Report all lines below with the word "Crispness".

=== Begin Enclosure ===

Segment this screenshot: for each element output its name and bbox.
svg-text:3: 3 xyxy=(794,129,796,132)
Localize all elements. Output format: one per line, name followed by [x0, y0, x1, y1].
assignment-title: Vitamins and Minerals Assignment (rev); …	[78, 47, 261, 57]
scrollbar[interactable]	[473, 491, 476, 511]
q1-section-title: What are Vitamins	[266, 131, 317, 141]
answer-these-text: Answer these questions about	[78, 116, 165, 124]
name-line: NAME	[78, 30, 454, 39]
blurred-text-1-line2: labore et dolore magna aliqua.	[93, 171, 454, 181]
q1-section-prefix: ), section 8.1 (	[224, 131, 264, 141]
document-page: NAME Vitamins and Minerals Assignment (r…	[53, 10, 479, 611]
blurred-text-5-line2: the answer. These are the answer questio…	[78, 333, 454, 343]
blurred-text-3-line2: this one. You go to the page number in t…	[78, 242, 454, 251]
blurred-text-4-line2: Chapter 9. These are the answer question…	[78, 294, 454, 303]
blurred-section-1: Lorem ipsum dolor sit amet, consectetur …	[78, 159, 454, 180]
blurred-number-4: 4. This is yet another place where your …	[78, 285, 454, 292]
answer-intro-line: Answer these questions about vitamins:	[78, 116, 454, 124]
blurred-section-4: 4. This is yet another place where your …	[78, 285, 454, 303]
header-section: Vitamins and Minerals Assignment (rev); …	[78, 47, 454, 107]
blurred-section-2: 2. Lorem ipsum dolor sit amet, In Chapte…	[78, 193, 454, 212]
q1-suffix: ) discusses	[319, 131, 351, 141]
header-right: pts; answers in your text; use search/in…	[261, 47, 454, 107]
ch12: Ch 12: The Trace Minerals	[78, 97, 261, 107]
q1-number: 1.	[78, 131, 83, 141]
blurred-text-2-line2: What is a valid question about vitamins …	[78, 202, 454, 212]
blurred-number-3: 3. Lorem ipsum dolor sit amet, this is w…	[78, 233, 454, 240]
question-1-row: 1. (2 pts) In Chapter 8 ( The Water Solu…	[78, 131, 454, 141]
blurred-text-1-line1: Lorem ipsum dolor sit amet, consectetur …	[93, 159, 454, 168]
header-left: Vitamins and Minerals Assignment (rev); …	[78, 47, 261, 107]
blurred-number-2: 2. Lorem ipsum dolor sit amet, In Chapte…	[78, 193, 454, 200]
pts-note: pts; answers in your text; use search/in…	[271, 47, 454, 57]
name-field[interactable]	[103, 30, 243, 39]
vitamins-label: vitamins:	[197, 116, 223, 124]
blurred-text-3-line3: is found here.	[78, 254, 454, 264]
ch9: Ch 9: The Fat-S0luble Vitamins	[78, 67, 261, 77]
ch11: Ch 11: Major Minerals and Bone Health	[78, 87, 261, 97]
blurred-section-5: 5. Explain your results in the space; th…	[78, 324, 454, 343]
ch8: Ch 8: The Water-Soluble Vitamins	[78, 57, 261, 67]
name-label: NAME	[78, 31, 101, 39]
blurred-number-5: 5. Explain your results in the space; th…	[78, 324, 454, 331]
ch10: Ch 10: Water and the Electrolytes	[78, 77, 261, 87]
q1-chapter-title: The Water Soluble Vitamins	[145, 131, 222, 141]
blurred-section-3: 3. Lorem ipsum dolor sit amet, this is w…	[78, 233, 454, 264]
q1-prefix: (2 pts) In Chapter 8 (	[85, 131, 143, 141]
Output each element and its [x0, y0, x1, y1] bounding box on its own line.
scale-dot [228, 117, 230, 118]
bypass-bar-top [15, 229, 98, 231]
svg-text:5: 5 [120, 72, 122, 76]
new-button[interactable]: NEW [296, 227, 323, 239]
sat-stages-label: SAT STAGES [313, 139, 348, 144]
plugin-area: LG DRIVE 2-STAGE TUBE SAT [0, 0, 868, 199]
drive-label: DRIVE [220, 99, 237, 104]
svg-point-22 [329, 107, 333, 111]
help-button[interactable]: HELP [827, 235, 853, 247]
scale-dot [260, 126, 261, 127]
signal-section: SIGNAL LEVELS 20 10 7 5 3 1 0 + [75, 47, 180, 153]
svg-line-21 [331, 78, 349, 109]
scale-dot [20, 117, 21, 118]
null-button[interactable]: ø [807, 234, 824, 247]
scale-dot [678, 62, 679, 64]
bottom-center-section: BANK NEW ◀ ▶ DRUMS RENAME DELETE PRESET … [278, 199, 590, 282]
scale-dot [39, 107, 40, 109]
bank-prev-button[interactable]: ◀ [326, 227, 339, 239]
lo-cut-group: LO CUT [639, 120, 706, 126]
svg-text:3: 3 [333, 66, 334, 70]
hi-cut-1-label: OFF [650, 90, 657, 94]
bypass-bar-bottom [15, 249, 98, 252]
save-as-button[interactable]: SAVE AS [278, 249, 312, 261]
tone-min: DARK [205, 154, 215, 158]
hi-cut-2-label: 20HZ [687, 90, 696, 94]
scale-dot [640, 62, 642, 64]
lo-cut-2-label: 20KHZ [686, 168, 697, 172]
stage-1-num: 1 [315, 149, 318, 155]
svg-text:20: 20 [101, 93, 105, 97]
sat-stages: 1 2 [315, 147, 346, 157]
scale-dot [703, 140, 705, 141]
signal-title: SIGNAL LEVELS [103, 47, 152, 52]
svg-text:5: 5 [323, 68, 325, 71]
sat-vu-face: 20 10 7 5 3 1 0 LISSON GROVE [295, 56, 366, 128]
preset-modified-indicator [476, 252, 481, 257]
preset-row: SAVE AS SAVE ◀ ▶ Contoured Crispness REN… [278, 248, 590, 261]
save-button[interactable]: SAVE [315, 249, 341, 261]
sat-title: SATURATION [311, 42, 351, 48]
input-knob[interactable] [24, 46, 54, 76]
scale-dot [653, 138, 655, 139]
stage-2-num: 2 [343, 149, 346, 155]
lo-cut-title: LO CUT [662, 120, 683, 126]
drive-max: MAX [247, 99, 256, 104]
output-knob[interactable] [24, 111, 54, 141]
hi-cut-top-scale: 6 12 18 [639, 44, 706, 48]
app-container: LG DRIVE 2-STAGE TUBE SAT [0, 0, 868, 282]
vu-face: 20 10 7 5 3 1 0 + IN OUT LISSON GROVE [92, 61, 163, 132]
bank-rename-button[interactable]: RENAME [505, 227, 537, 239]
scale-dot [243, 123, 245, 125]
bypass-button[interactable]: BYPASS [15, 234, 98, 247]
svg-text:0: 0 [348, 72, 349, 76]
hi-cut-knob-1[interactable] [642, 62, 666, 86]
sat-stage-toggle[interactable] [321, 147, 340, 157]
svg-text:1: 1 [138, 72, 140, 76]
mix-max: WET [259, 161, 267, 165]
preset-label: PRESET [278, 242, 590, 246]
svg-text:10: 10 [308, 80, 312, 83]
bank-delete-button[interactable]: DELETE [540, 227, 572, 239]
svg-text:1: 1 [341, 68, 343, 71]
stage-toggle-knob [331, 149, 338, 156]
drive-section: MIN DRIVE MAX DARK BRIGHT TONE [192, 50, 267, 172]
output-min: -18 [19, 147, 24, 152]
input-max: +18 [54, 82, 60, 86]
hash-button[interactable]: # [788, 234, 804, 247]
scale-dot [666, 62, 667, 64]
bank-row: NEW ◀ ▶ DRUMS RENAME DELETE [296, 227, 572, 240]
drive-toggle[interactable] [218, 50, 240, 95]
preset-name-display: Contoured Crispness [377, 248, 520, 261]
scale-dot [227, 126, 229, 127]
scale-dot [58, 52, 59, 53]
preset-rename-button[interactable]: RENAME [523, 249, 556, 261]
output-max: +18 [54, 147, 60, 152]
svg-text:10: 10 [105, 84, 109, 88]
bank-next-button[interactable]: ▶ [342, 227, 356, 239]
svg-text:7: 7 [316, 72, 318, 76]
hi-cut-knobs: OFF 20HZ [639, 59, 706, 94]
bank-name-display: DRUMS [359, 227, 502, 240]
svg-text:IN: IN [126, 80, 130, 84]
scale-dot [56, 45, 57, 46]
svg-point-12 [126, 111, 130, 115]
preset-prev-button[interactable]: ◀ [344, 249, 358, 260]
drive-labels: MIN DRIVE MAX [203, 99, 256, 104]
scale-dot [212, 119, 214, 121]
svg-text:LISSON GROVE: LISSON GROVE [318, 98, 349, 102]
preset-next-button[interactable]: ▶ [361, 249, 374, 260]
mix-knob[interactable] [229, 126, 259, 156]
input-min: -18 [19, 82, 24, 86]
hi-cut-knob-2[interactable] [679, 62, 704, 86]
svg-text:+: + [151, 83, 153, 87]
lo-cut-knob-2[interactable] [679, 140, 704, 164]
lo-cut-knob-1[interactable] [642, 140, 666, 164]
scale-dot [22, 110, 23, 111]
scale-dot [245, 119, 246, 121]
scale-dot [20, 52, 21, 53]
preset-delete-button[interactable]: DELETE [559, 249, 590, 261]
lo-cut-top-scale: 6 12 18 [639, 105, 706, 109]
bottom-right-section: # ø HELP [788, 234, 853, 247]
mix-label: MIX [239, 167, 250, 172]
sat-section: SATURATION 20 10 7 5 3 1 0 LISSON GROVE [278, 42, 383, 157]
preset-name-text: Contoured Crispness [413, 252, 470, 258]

=== End Enclosure ===

Completed exercise »
preset-row: SAVE AS SAVE ◀ ▶ Contoured Crispness REN… [278, 248, 590, 261]
preset-name-display: Contoured Crispness [377, 248, 520, 261]
preset-name-text: Contoured Crispness [413, 252, 470, 258]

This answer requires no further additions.